The third value is ownership. If something is within my sphere of influence, I view it as my responsibility. That doesn’t mean controlling everything — it means refusing to default to passivity. If communication is unclear, I initiate clarity. If a project lacks direction, I propose structure. Ownership has shaped my leadership style by pushing me toward proactive problem-solving rather than reactive management. I respect leaders who absorb responsibility rather than deflect it, and I work to model that standard.
Finally, I operate with a bias toward long-term thinking. Quick wins are satisfying, but durable businesses are built through consistent, disciplined decisions over time. This perspective influences how I evaluate tradeoffs. I care about sustainable growth, repeatable systems, and cultural health. I’m less interested in optics and more interested in trajectory. Long-term thinking requires patience, but it creates compounding results.

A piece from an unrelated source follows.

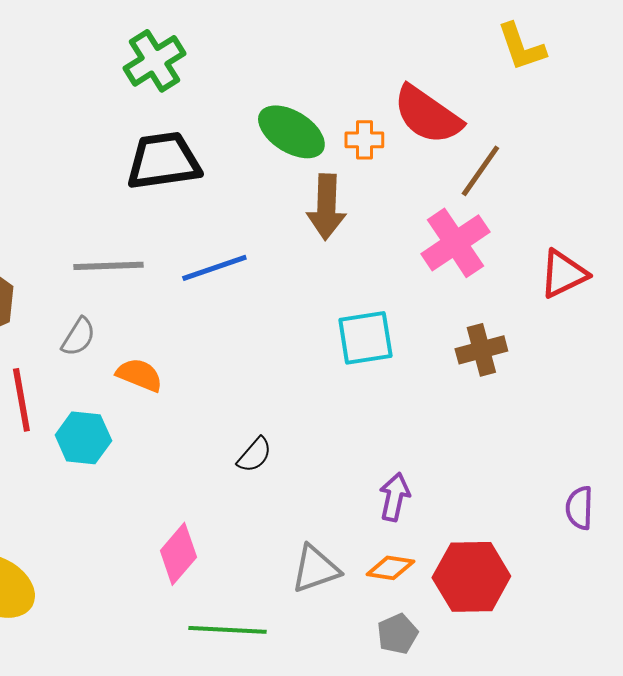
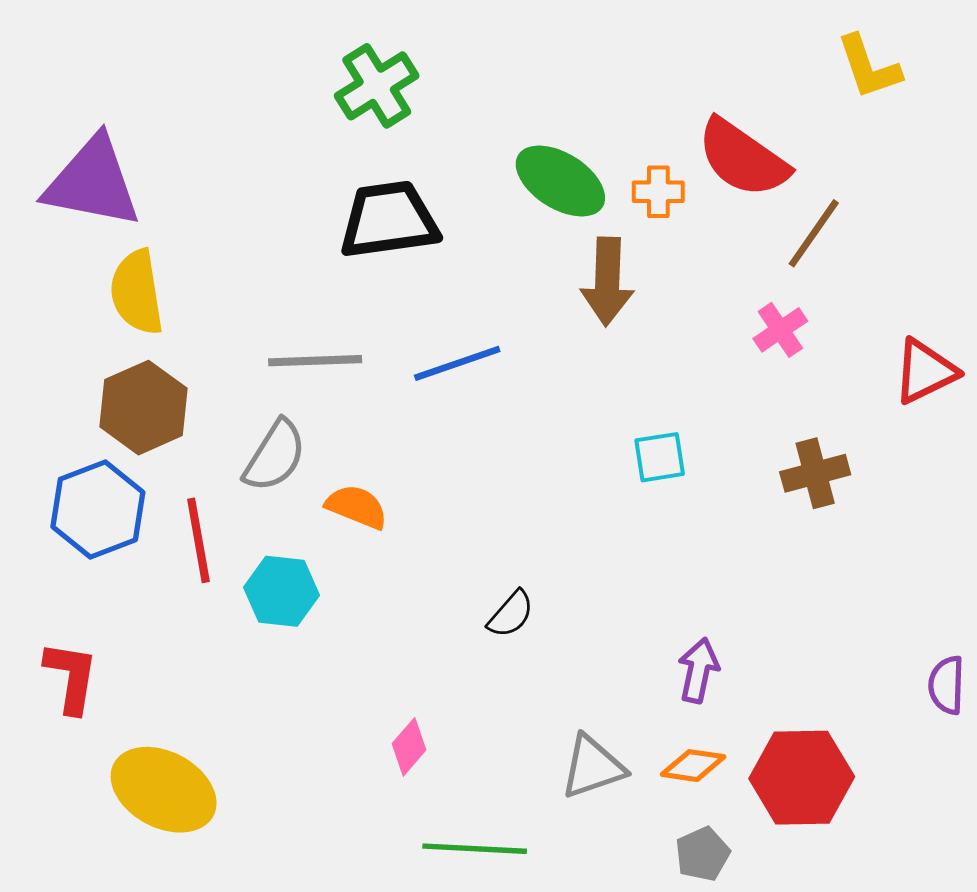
pink cross: (455, 243) -> (780, 330), size x0.6
gray semicircle: (78, 337) -> (275, 456), size x1.4
cyan square: (365, 338) -> (660, 457), size x0.7
pink diamond: (178, 554) -> (409, 747), size x0.7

These values matter because they create alignment between who I am and how I work. Skills can be developed and strategies can evolve, but values determine consistency under pressure. They guide how I advise clients, how I lead initiatives, and how I evaluate success.
HH Research reflects these principles. My goal is not simply to deliver insights, but to help build organizations that are durable, principled, and capable of sustained excellence. The way I work — steady, curious, accountable, and long-term oriented — is the foundation of that mission.